A study by researchers from the Institute for Bioengineering of Catalonia (IBEC) and the Barcelona Centre for International Health Research (CRESIB) demonstrates that an antimalarial drug encapsulated in nanoparticles - chloroquine salts in polyamidoamine polymers - is significantly more effective when delivered in vivo than free (unencapsulated) drugs and may help to curb drug resistance.

The study, which is published in the Journal of Controlled Release, indicates that the nanoparticles are capable of recognising different Plasmodium species, making their potential as carriers for malarial drugs broader than that of other options.

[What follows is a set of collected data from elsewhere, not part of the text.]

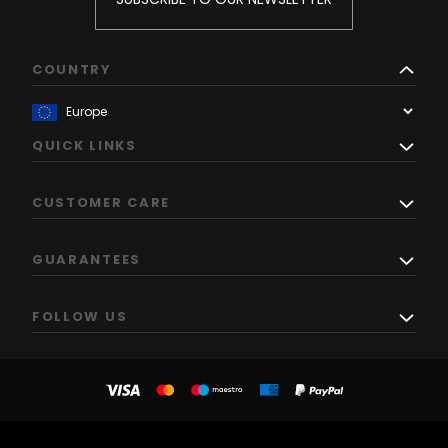
COUNTRY
QUICK LINKS
CUSTOMER CARE
GUARANTEES
FOLLOW US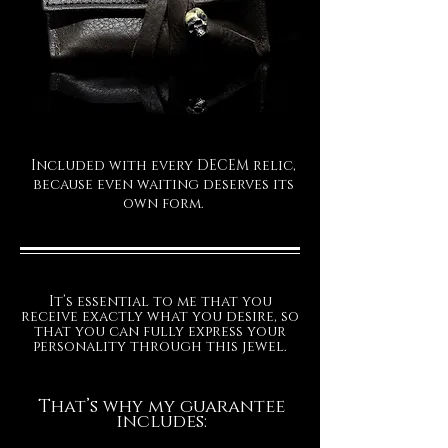
Included with every DECEM relic,
because even waiting deserves its
own form.
It’s essential to me that you
receive exactly what you desire, so
that you can fully express your
personality through this jewel.
That’s why my guarantee
includes: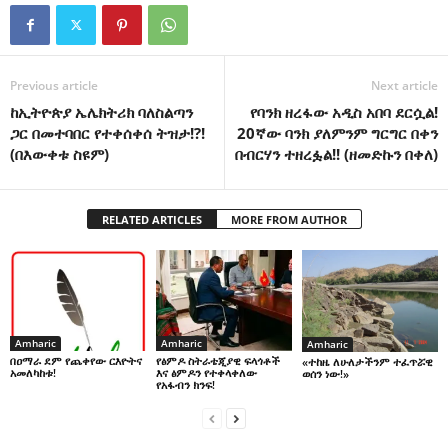
Previous article
Next article
ከኢትዮጵያ ኤሌክትሪክ ባለስልጣን
የባንክ ዘረፋው አዲስ አበባ ደርሷል!
ጋር በመተባበር የተቀሰቀሰ ትዝታ!?!
20ኛው ባንክ ያለምንም ግርግር በቀን
(በእውቀቱ ስዩም)
በብርሃን ተዘረፏል!! (ዘመድኩን በቀለ)
RELATED ARTICLES
MORE FROM AUTHOR
Amharic
Amharic
Amharic
በዐማራ ደም የጨቀየው ርእዮትና
የፅምዶ ስትራቴጂያዊ ፍላጎቶች
«ተከዜ ለሁለታችንም ተፈጥሯዊ
አመለካከቱ!
እና ፅምዶን የተቀላቀለው
ወሰን ነው!»
የአፋብን ክንፍ!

Current malaria therapies require strategies capable of selectively delivering drugs to the cells infected by Plasmodium. In this study, the researchers explored the usefulness of two polymeric nanosystems, AGMA1 and ISA23, as carriers for antimalarial drugs that selectively target the pathogen. The first, AGMA1, also has antimalarial activity, which is demonstrated by its inhibition of the growth of Plasmodium falciparum in vitro.

The study showed that both polymers bind preferentially to Plasmodium-infected red blood cells, compared to uninfected cells. Moreover, they are capable of recognising widely divergent species, such as P. falciparum and P. yoelii, malaria parasites that infect humans and mice respectively. Administration of 0.8 mg/kg of the drug chloroquine as either AGMA1 or ISA23 salts cured P yoelii-infected mice, whereas control animals treated with twice as much free drug did not survive.

"These polymers which can encapsulate antimalarial drugs have low toxicity, high biodegradability and selectively target red blood cells infected by different species of Plasmodium," explains Xavier Fernàndez-Busquets, head of the Nanomalaria joint unit of IBEC/CRESIB, who led the study. "This all means that they're extremely promising candidates as therapeutic antimalarials."

This exciting potential has been boosted by recent funding for the Nanomalaria joint unit from the Fondazione Cariplo to develop these polymeric prototypes, with the aim of engineering an antimalarial nanovector that's ready to enter the preclinical pipeline. While reducing the evolution of drug resistance, a nanovector engineered to carry the lower doses required in this type of targeted delivery could also make it a cheaper and more viable option for Africa.